With a federal bankruptcy judge green-lighting Detroit's Chapter 9 bankruptcy filing, similarly strapped cities nationwide will get an object lesson in the effects of government bowing repeatedly to organized labor's demands.

The judge also ruled that the pensions of Detroit's 23,000 retirees won't be protected in the bankruptcy process, finding that federal law trumps the Michigan Constitution's express protection for them.
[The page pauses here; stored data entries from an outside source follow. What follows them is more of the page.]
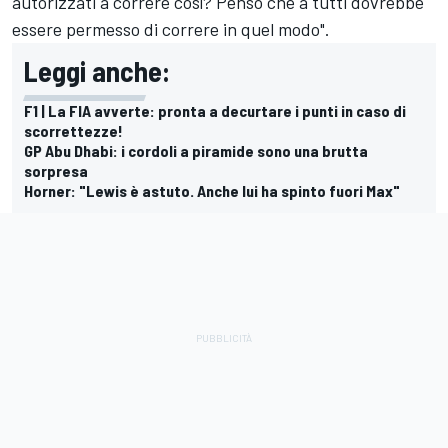
autorizzati a correre così? Penso che a tutti dovrebbe
essere permesso di correre in quel modo".
Leggi anche:
F1 | La FIA avverte: pronta a decurtare i punti in caso di
scorrettezze!
GP Abu Dhabi: i cordoli a piramide sono una brutta
sorpresa
Horner: "Lewis è astuto. Anche lui ha spinto fuori Max"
Yet he also said those pensions — which carry $3.5 billion in unfunded liabilities among Detroit's $18 billion total debt — will be treated just like other unsecured debt, and the court will carefully consider any reduction in pension checks, according to The New York Times.

Union demands' pernicious effects on Detroit's finances have been magnified by decades of essentially one-party municipal government — by Democrats far more beholden to organized labor than to the taxpayers who elected them. “Detroit officials have ... made a habit of convincing unions to accept pension sweeteners — shorter terms of employment required, more generous multipliers, or a ‘13th check,' essentially an annual bonus — rather than pay increases,” the Detroit Free Press editorialized in July.

Such irresponsible, taxpayer-shafting giveaways to unions often occurred under the guise of “buying labor peace.” But whatever peace was bought is long gone — and Detroit's remaining taxpayers are about to learn just how heavy a price they'll really pay for the Motor City's union-driven financial folly.